Every careless word.

That seems a bit harsh, doesn’t it?

That’s talking about a lot more than threatening someone else. But what does Jesus mean by careless words?

Like many other issues that Jesus teaches about, it all has to do with the heart. A few chapters later in Matthew 15, Jesus says, “what comes out of the mouth proceeds from the heart, and this defiles a person.” In chapter 5, he says, “But I say to you that everyone who is angry with his brother will be liable to judgment; whoever insults his brother will be liable to the council; and whoever says, ‘You fool!’ will be liable to the hell of fire.”

The problem we tend to have with this issue of careless words is that we focus on the words, not the heart. We put taboos on certain words in our culture but fail to acknowledge the intentions behind the words. Most of our taboo words originally had normal meanings and connotations. At some point, though, they became taboo because they were connected to derogatory meanings.

The same is true of Jesus’s statement. The original Aramaic phrase raca, translated as “You fool!” in our translations, is a derogatory phrase. What Jesus reveals here is that it’s the intention behind those words that is sinful. It’s the same as when he says that a man who looks at a woman has committed adultery. Once you’ve committed it in your heart, you may as well have followed through with it because it’s all sinful.

We have to be careful about the things we say to other people. It’s not just about four-letter words that we utter; it’s a deeper issue, an issue of the heart. Saying derogatory things to others is not just an anger issue, it’s a pride issue. When we degrade people, we are essentially saying that we are better than them. If we’re talking like this, then we aren’t uttering the godly things we should be.

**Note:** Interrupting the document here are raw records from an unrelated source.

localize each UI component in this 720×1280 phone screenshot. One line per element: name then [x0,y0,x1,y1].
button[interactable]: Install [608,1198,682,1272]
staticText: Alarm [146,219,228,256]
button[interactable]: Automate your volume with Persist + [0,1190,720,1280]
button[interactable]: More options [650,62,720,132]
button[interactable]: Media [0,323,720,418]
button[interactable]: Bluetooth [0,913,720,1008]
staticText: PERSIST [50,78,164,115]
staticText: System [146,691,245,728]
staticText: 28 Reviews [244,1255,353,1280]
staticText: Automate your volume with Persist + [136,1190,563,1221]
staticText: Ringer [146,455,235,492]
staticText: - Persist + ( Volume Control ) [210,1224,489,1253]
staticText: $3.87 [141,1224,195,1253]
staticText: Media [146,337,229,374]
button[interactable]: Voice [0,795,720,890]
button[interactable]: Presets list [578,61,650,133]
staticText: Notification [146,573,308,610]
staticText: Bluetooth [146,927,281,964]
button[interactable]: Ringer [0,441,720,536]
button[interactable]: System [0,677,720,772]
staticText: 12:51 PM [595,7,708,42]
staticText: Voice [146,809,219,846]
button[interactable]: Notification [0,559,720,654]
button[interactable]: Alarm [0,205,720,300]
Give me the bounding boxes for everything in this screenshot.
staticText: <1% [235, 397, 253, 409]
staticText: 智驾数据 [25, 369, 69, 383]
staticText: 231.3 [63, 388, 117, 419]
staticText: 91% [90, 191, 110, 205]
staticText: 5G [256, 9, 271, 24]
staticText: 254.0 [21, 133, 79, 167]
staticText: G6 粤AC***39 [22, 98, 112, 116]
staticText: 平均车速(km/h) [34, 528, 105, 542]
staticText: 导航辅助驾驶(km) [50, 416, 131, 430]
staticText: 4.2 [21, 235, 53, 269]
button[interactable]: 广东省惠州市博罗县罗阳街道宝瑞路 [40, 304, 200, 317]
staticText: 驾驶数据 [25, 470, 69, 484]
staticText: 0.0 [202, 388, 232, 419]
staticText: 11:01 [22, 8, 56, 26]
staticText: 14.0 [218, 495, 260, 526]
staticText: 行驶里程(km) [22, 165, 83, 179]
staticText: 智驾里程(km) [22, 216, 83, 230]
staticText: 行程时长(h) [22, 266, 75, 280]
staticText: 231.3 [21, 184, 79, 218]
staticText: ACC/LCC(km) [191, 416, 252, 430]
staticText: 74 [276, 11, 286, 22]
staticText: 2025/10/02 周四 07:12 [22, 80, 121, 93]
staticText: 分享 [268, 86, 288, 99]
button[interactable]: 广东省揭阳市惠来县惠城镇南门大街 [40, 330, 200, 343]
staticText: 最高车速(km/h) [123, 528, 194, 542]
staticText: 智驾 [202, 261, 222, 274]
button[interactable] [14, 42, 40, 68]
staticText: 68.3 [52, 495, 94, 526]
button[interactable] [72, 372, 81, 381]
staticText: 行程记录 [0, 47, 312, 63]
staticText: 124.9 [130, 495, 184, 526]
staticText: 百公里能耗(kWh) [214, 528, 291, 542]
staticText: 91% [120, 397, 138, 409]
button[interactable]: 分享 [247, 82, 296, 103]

We are conceited rather than loving.

As James poses, “Does a spring pour forth from the same opening both fresh and salt water?” You either have one or the other, but you can’t have both. You’re either offering uplifting words or derogatory words.You’re either known for being an encouraging person or a jerk. And as we’ve seen from Jesus, derogatory words reveal a deeper sin issue.

I have to admit that I’m often guilty of careless words. Not necessarily the four-letter words either. Others words, like “stupid” and “idiot” and the like. I have said things to others in moments of anger that still hurt years later. I’ve carelessly thrown around degrading phrases, often times under the guise of a jest.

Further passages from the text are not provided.